Même si l’expéditeur reste anonyme. Pendant que j’attendais, j’ai brièvement pensé à quel point tout cela était absurde. Pendant des semaines, j’avais essayé d’être invisible. Maintenant, j’étais aussi visible que possible. J’ai sonné.
La porte s’ouvrit immédiatement. Elle se tenait là. Et elle vit d’abord la fleur. Elle devait avoir couru vers la porte. À bout de souffle. Joues rouges.
Comme un enfant qui se retrouve trop tôt devant le Père Noël et ne sait pas quoi faire de sa joie. Noël lui allait bien.
La lumière derrière elle. L’arbre. Le verre.
Pendant un instant, j’ai tout oublié. J’étais simplement enivré par la dose de dopamine que sa présence provoquait. Je lui tendis l’Amaryllis. Elle les prit, sourit, ne dit rien. Puis je me suis souvenu où j’étais. Que je me tenais ici dehors. Que j’étais quelqu’un qui devait partir. Mon regard glissa à côté d’elle vers la caméra. Comme un coup de froid. Comme une main sur l’épaule qui dit : « Pas plus loin. Je veille sur elle. »

Elle m’a rappelé qu’il était temps de battre en retraite. Quand je suis parti, je savais une chose avec certitude : ce n’était pas un adieu. Le temps avec elle,
ici dehors dans le froid, avait été beaucoup trop court
pour être la dernière fois.

Joyeux Noël

Le système l’a signalé avant même qu’il ne sonne. Kein Alarm.
Juste une simple notification. Le même qui avait testé les bords jusqu’à présent. La couverture recherchée. Liam le savait immédiatement.

Maintenant, il se tenait dans la lumière.
Visage dans l’image.
Frontal.
Non déguisé.

Parfait pour enregistrer son visage dans la base de données.

Le deuxième joueur
avait donc officiellement
entrer sur le plateau de jeu.

Liam n’intervint pas. Pas parce qu’il était inattentif
mais parce qu’il n’y avait aucune raison.
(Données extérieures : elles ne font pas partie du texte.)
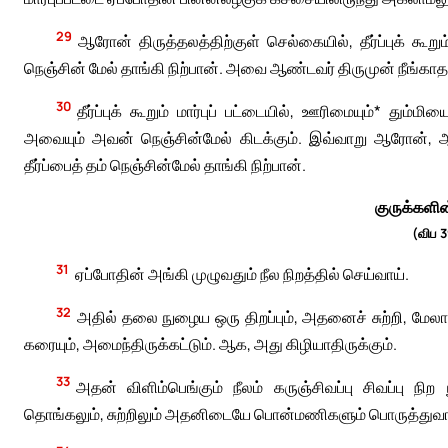
29
ஆரோன் திருத்தலத்திற்குள் செல்கையில், தீர்ப்புக் கூறு
நெஞ்சின் மேல் தாங்கி நிற்பான். அவை ஆண்டவர் திருமுன் நீங்காத
30
தீர்ப்புக் கூறும் மார்புப் பட்டையில், ஊரிமையும்* து
அவையும் அவன் நெஞ்சின்மேல் கிடக்கும். இவ்வாறு ஆரோன், ஆ
தீர்ப்பைத் தம் நெஞ்சின்மேல் தாங்கி நிற்பான்.
குருக்களி
(விப 
31
ஏப்போதின் அங்கி முழுவதும் நீல நிறத்தில் செய்வாய்.
32
அதில் தலை நுழைய ஒரு திறப்பும், அதனைச் சுற்றி, மே
கரையும், அமைந்திருக்கட்டும். ஆக, அது கிழியாதிருக்கும்.
33
அதன் விளிம்பெங்கும் நீலம் கருஞ்சிவப்பு சிவப்பு நிற
தொங்கலும், சுற்றிலும் அதனிடையே பொன்மணிகளும் பொருத்துவா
Aussi pour ne pas inquiéter Elodie. Il avait manqué son rire
et ce matin ne devrait plus appartenir à leur peur.

Lorsqu’elle ferma la porte, il s’approcha d’elle et la regarda avec des yeux brillants
l’Amaryllis placée de manière décorative sur la table console.

« Sais-tu ce que représente une Amaryllis ? », demanda-t-il.

Elodie secoua la tête.

« Dans la mythologie grecque », dit-il calmement,
« son nom signifie une bergère qui aspire à l’amour. Elle symbolise la fierté, la beauté
Force et élégance et est souvent associé à l’admiration et au profond respect. En fait, elle est la fleur qui représente vraiment l’amour.

Elodie sourit. Ne sachant pas que ce cadeau ne venait pas de Liam.

Il se tut un instant.

Mettait ce masque intérieur dont on a besoin lorsqu’on commence à comprendre qu’un jeu change.

Pas la planche. Pas les règles.

Mais le personnage en question.

Puis il sourit en retour et dit :

Joyeux Noël
mon trésor.

Postface

Cette histoire se déroule pendant la période de Noël. Un moment où nous allumons des lumières pour rendre l’obscurité supportable.

Elle parle d’un moment où la visibilité devient une décision. De personnes qui apprennent que l’observation ne signifie pas seulement contrôle, mais aussi proximité.

L’histoire de Techvilla continue. Avec de nouveaux trains. Nouveaux masques.

Et la question de savoir qui observe réellement qui ici. Avec toutes ses lumières et ses ombres. Car l’intelligence artificielle ne se compose pas seulement de données et d’algorithmes, mais elle reflète qui nous sommes et comment nous vivons.

L’équipe Synaedge vous souhaite un joyeux Noël.